California DMV Smashes Uber Self-Driving Car Service With Banhammer
"It is illegal for the company to operate its self-driving vehicles on public roads until it receives an autonomous vehicle testing permit," Brian G. Soublet, deputy director of California’s Department of Motor Vehicles, told Uber in a letter. "Any action by Uber to continue the operation of vehicles equipped with autonomous technology on public streets in California must cease until Uber complies."
This apparently came as a surprise to the ridesharing startup. Before its big event in San Francisco, the question of whether Uber was allowed to test self-driving cars on city roads in the area was brought up. Uber insisted it was compliant with all state and federal laws. The company was banking on the fact that its self-driving cars required a driver to be present behind the wheel to take control in case of emergencies, as the department of motor vehicles (DMV) defines autonomous vehicles as ones that drive "without the active physical control or monitoring of a natural person."

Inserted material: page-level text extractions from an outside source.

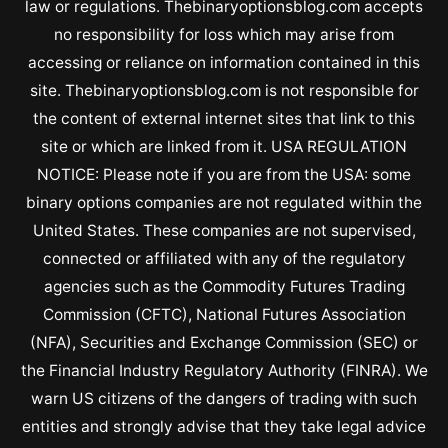
law or regulations. Thebinaryoptionsblog.com accepts
no responsibility for loss which may arise from
accessing or reliance on information contained in this
site. Thebinaryoptionsblog.com is not responsible for
the content of external internet sites that link to this
site or which are linked from it. USA REGULATION
NOTICE: Please note if you are from the USA: some
binary options companies are not regulated within the
United States. These companies are not supervised,
connected or affiliated with any of the regulatory
agencies such as the Commodity Futures Trading
Commission (CFTC), National Futures Association
(NFA), Securities and Exchange Commission (SEC) or
the Financial Industry Regulatory Authority (FINRA). We
warn US citizens of the dangers of trading with such
entities and strongly advise that they take legal advice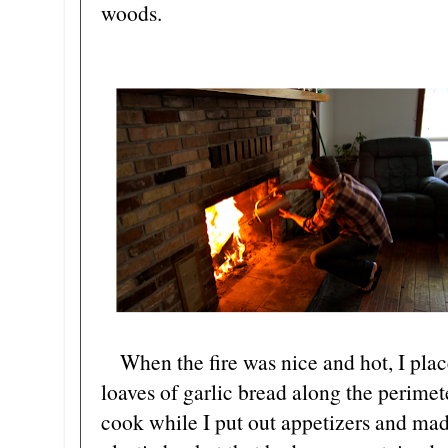
woods.
When the fire was nice and hot, I pla
loaves of garlic bread along the perimete
cook while I put out appetizers and mad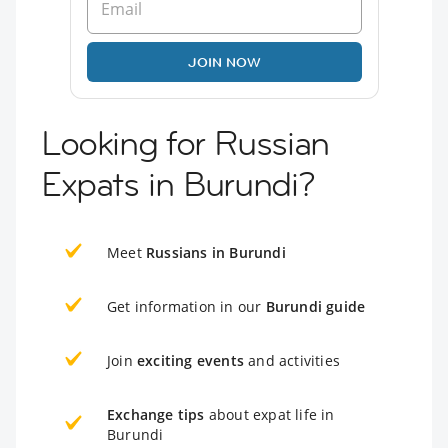
JOIN NOW
Looking for Russian
Expats in Burundi?
Meet
Russians in Burundi
Get information in our
Burundi guide
Join
exciting events
and activities
Exchange tips
about expat life in
Burundi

For a short period on Wednesday, users who summoned a ride through Uber's app might have been picked up by one of the company's XC90 vehicles equipped with self-driving technology. Up to three passengers could fit in an XC90 and use a touch screen to see the car's route and surroundings. Passengers were also allowed to take selfies from a camera in the back seat.
"The promise of self-driving is core to our mission of reliable transportation, everywhere for everyone. As demand for ridesharing continues to skyrocket, the future of transportation will be a mix of human drivers and self-driving cars," Uber stated in a press release announcing the expansion into San Francisco.
Uber operates a fleet of self-driving cars in Pittsburgh and has yet to run into an issue there. It wanted to expand to San Francisco to see how its technology would handle a new environment, one with steep hills. That will have to wait until Uber secures the necessary permits.